--- Records for the exercise Enclosed Below ---

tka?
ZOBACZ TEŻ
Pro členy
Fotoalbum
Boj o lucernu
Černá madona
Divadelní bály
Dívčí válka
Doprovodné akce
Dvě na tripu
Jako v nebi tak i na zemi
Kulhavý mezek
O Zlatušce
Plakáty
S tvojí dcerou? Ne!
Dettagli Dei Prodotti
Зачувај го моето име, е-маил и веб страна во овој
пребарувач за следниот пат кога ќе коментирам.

--- End of Enclosed Records for the exercise ---
--- Records for the exercise Enclosed Below ---

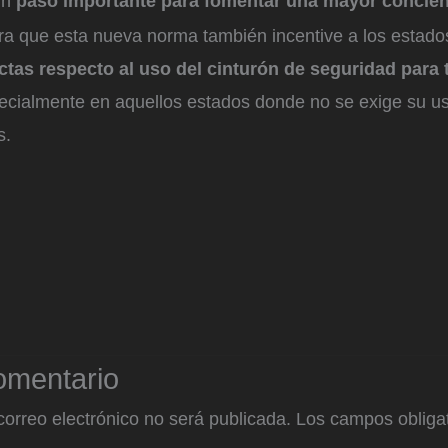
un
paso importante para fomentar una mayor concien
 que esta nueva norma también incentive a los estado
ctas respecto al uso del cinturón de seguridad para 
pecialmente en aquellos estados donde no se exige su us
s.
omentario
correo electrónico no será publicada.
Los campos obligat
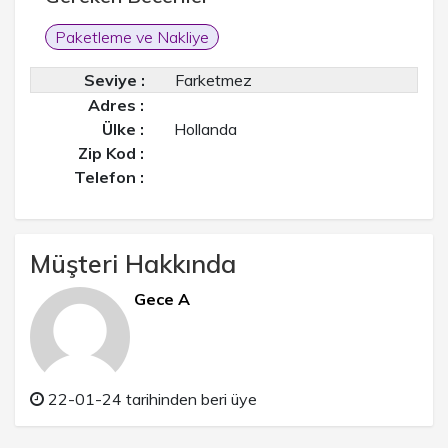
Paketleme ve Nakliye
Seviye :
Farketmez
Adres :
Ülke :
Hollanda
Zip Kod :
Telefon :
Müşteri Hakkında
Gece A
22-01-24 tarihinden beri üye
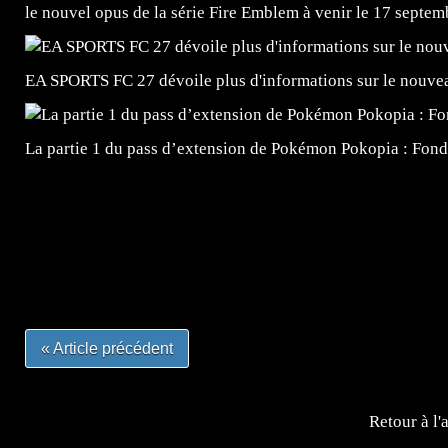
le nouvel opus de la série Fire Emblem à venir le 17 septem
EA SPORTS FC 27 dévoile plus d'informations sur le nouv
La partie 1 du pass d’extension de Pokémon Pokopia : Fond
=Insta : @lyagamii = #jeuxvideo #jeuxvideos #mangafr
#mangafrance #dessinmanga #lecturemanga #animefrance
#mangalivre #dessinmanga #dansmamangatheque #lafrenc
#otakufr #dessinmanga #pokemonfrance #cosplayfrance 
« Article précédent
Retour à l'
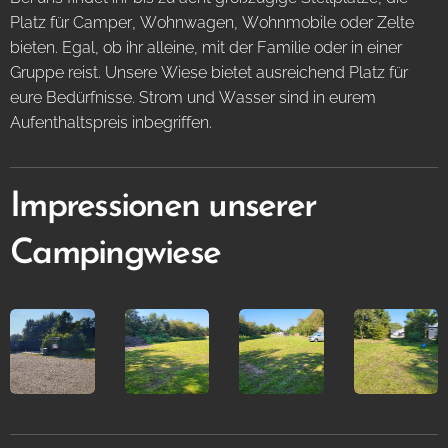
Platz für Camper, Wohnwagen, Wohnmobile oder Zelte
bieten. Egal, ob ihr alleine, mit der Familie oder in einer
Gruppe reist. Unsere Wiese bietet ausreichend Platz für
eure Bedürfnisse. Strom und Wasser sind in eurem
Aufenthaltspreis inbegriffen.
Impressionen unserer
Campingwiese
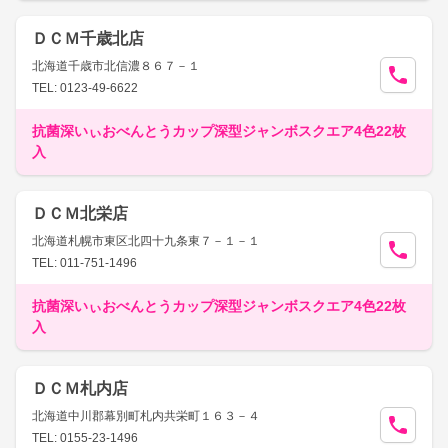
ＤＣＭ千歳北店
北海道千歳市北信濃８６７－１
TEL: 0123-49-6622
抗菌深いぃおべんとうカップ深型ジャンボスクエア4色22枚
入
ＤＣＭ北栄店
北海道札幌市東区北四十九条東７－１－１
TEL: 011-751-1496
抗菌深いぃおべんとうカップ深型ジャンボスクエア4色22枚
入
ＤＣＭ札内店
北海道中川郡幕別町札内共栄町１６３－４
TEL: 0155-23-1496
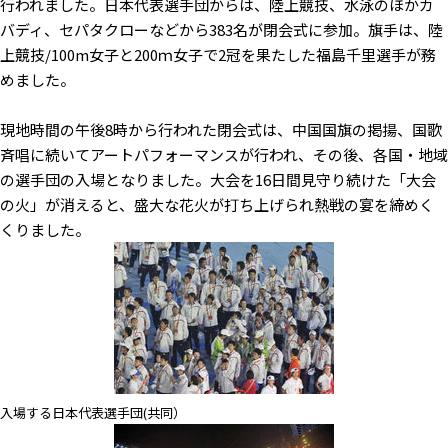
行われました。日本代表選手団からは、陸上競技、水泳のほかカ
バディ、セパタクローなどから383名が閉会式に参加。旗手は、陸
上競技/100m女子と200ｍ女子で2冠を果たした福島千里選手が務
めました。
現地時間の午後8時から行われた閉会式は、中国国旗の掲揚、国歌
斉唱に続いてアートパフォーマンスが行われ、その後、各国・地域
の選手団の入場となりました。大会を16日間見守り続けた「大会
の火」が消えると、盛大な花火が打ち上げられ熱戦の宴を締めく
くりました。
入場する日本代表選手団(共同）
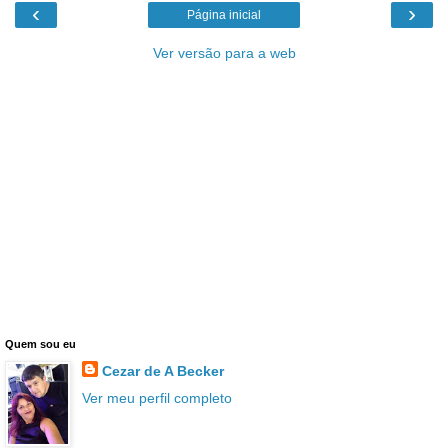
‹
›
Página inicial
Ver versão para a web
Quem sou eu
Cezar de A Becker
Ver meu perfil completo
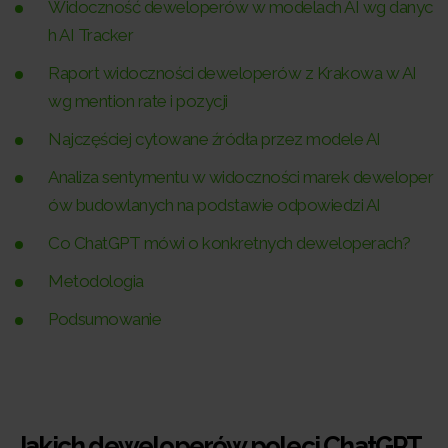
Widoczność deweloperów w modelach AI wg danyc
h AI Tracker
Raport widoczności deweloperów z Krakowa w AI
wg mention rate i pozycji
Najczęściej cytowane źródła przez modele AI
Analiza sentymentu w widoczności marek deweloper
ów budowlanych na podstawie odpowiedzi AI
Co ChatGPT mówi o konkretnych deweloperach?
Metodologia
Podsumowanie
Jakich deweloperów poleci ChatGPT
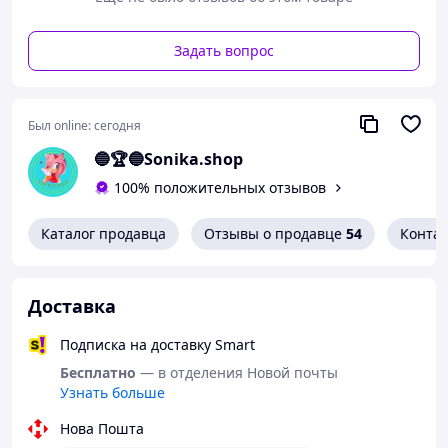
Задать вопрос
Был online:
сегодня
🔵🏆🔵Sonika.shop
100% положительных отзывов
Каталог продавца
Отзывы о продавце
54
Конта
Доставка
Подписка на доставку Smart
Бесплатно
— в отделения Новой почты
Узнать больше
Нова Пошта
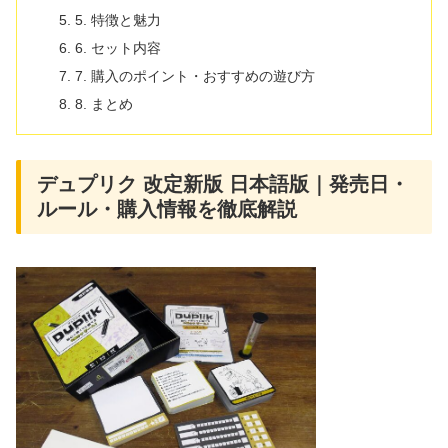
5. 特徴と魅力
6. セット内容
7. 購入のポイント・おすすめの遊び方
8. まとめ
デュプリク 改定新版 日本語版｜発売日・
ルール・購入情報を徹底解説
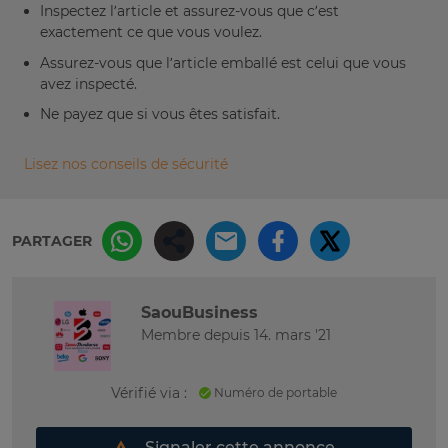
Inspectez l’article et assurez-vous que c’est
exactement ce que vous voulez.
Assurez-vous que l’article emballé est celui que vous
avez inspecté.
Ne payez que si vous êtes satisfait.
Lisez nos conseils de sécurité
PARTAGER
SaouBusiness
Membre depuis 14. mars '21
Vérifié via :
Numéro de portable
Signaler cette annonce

--- End of Enclosed Records for the exercise ---

Which of the lines in the material above contain "para"? Copy each one out.

paso importante para fomentar una mayor concien
ctas respecto al uso del cinturón de seguridad para 
Ver versão para a web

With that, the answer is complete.